Trump Admin Settles Lawsuit By LGBTQ Groups, Will Allow Pride Flag To Return To NYC Stonewall Monument
The federal government agreed on Monday that the rainbow Pride flag could fly at the Stonewall National Monument in Manhattan, reversing its decision to remove it and dealing a blow to the Trump administration’s nationwide assault on diversity initiatives. The removal of the Pride flag in February from the monument, which is in Greenwich Village, drew fierce backlash from L.G.B.T.Q. people across the country and state and local elected officials in New York, who saw it as an attack on the symbolic heart of the gay rights movement.

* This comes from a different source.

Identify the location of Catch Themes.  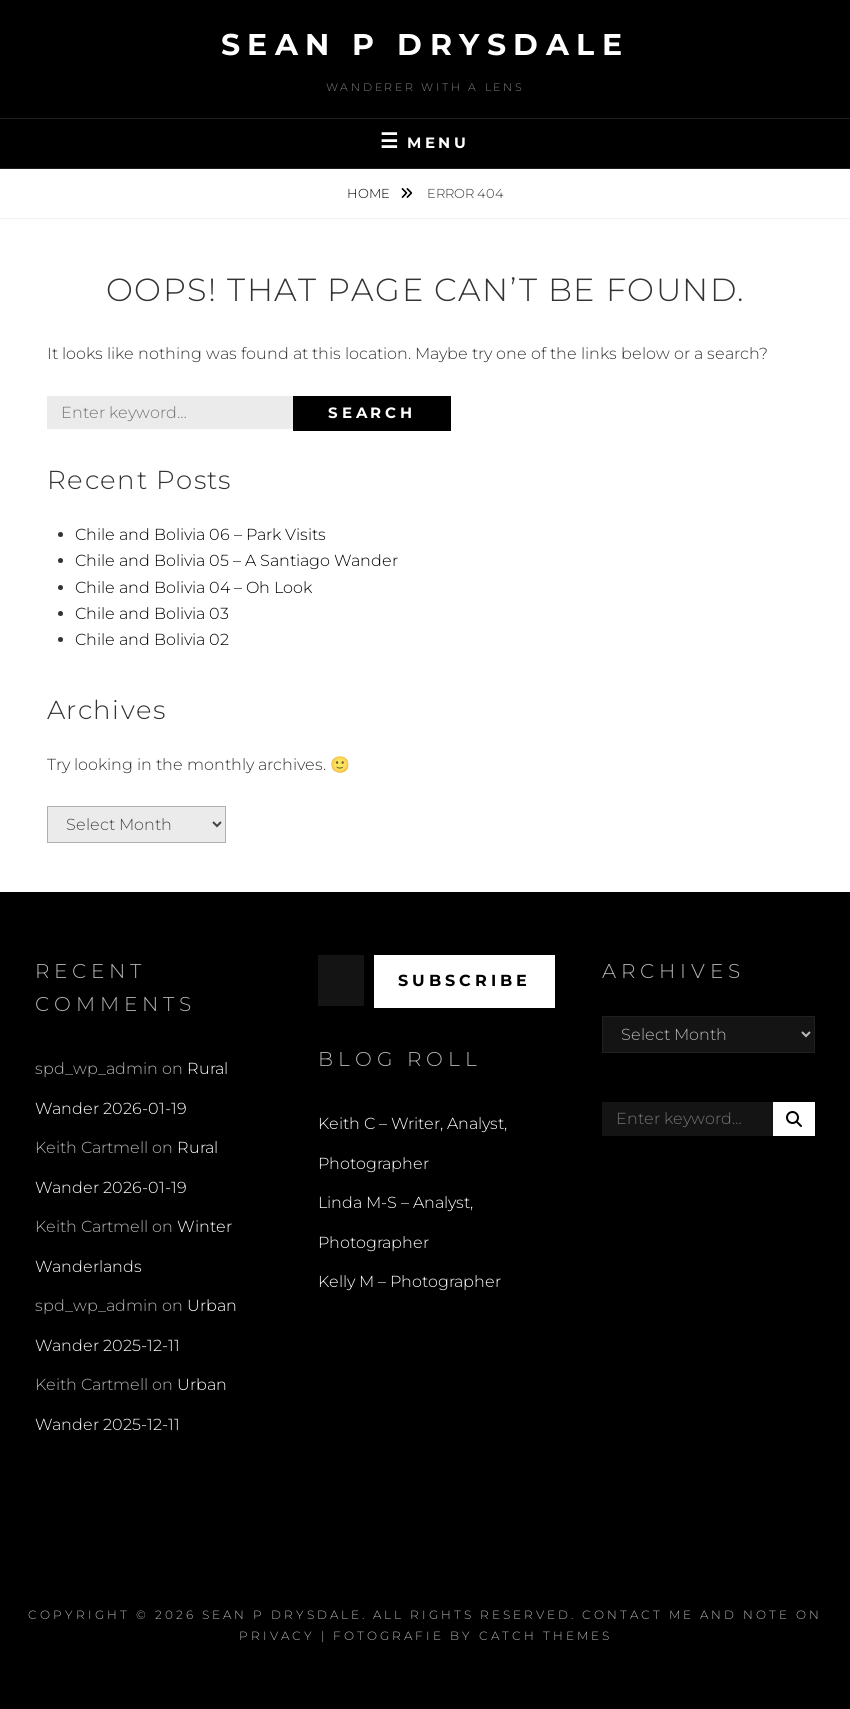 (545, 1635).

The agreement, which was filed in Federal District Court in Manhattan, settled a lawsuit by a group of nonprofits. They argued that the government had illegally targeted L.G.B.T.Q. people and violated a policy that allows the National Park Service to fly “non-agency” flags at federal sites if the flags provide historical context. Under the terms of the settlement, the government agreed to permanently return the flag to the federal site’s official flagpole within seven days, alongside an American flag and the flag of the National Park Service.
As was covered here extensively, the ban drew thousands of protesters to the Stonewall Monument and spawned celebration by hate groups and MAGA figures, with one prominent evangelist calling the flag’s presence “treasonous.” NYC Mayor Zohran Mamdani denounced the ban as an “outrage” and Sen. Chuck Schumer introduced a bill to codify allowing Pride flags at the Stonewall Monument.